Samuel Lipschütz was born in 1863 in Ungvár (nowadays Uzhhorod in Ukraine) in the Kingdom of Hungary, a part of the Austrian Empire. After his mother’s death he, his father and his brothers travelled to the United States one by one and settled in New York. Davies has unearthed several obscure details about this relatively poor migrant family to paint a broader picture of the society they lived in.3
Lipschütz learned the rules of chess when he was about 13, working in Hungary as a printer’s apprentice. These activities would define his life, for in the States he continued the same professional work while devoting his leisure hours to his favourite pastime.
The visits of Steinitz and Zukertort to the United States, in 1882 and 1883, boosted the game’s popularity, in much the same way Fischer did nearly a century later. It was the stimulus Lipschütz needed to join the Manhattan Chess Club at the end of 1883. It was the start of a meteoric career. He gained third prize in the sixth handicap tournament of the Manhattan Chess Club, where he received the odds of pawn and move from some of the strongest players in the country (notably Mackenzie and Delmar). In 1885 Lipschütz joined the New York Chess Club as well and became club champion.
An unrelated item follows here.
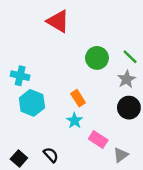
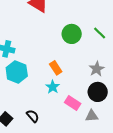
gray star: (127, 79) -> (97, 69), moved
black circle: (129, 108) -> (98, 92), moved
gray triangle: (121, 155) -> (92, 116), turned 32

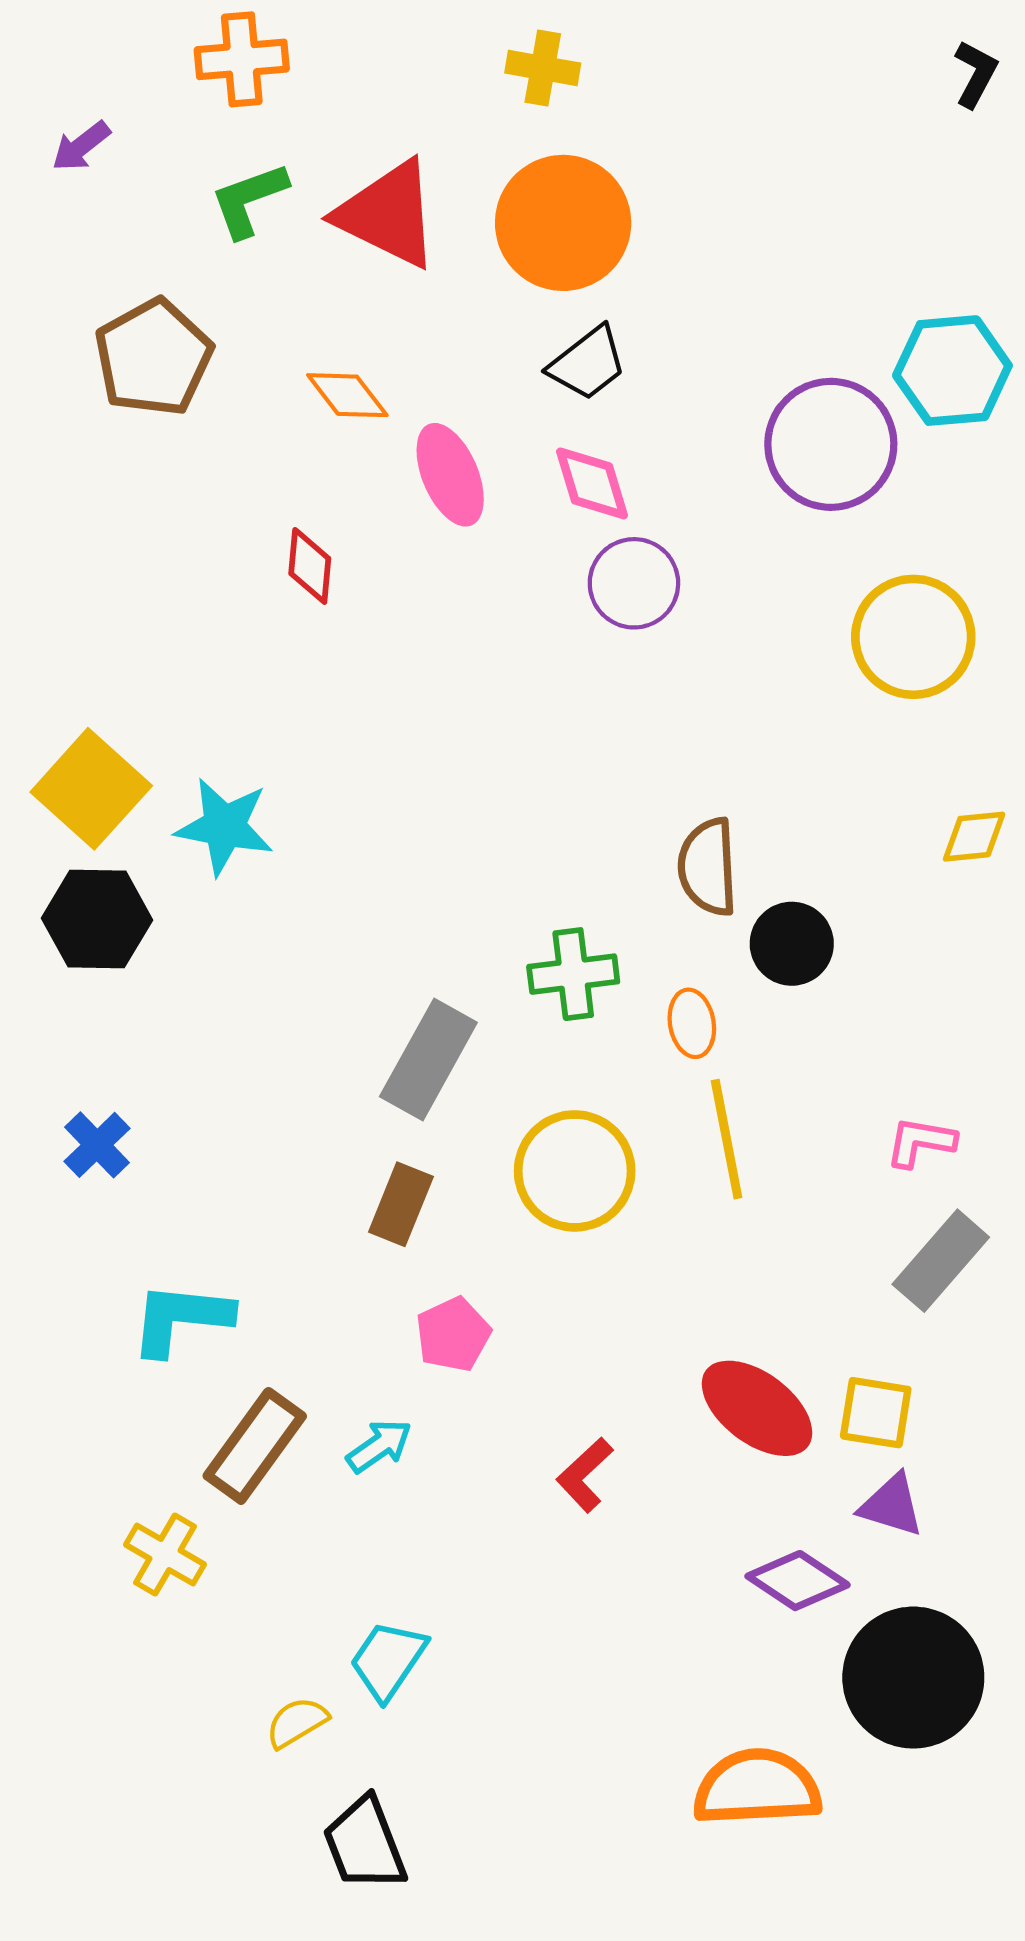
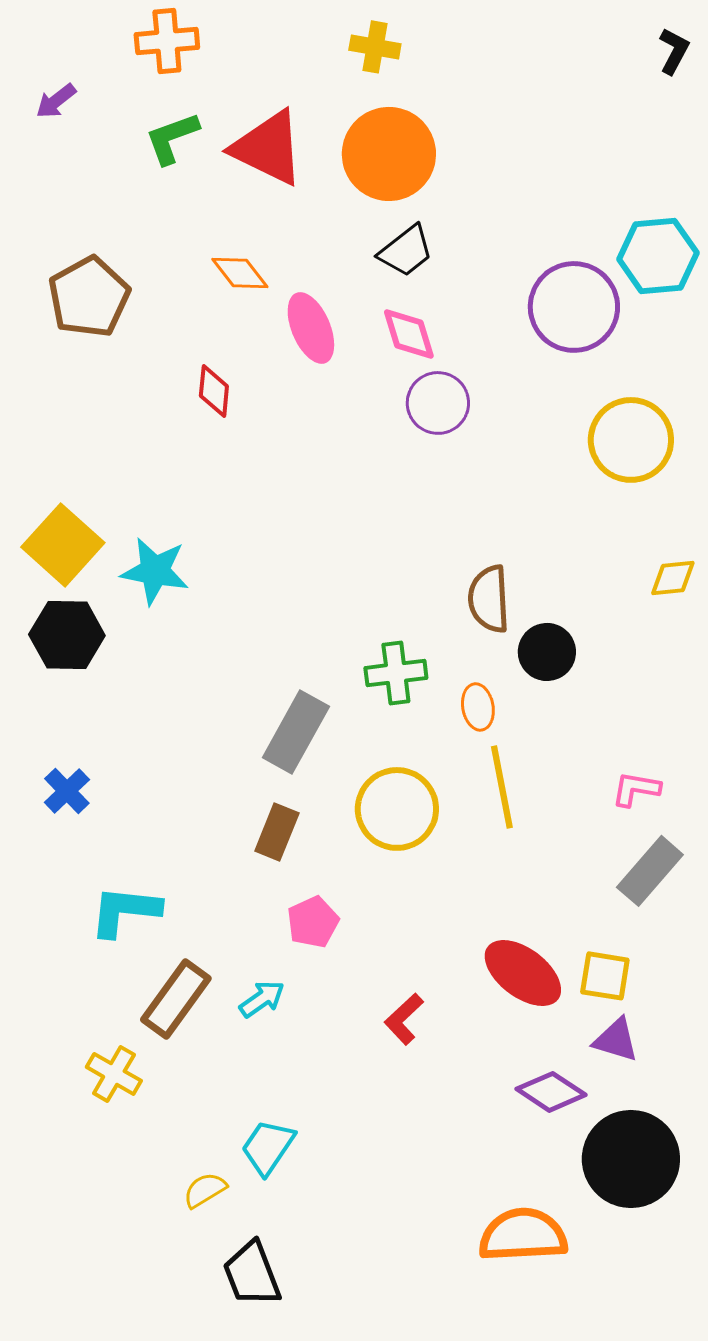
brown pentagon: (153, 358) -> (89, 297), moved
In his earliest known games Lipschütz adopted a wild playing style, but quickly it becomes clear that he adhered to the modern chess school and was clearly influenced by Steinitz. The following game is a good example of his play at the time.
E. Delmar – S. Lipschütz
New York 1885
1 e4 e5 2 Nf3 Nc6 3 Bc4 Bc5 4 c3 Nf6 5 d3 d6 6 b4 Bb6 7 a4 a6 8 a5 Ba7 9 Bg5 0–0 10 Qb3 Qe7 11 Nbd2 Nd8 12 Nf1 Ne6 13 Be3 c6 14 Bxa7 Rxa7 15 Ne3 Nf4 16 g3 Nh3 17 Nh4 g6 18 Qd1 Rd8 19 Qd2
The cause of his problems. Lipschütz’ reaction is very powerful.
19…d5 20 exd5 cxd5 21 Bb3 d4 22 Nc4 dxc3 23 Qxc3 Nd5 24 Qxe5 Qxb4+ 25 Nd2 b5 26 Qb2 Bg4 27 Kf1 Re7 28 Ne4 Rxe4 29 dxe4 Qxe4 30 Rg1 Nc3 31 Re1 Be2+ 32 Rxe2 Qxe2+
Wishing to simplify matters, but missing the quickest win: 32…Nxe2 33 Qxe2 Qxe2+ 34 Kxe2 Nxg1+ etc.
33 Qxe2 Nxe2 34 Rg2 Nc1 and Black won in the end.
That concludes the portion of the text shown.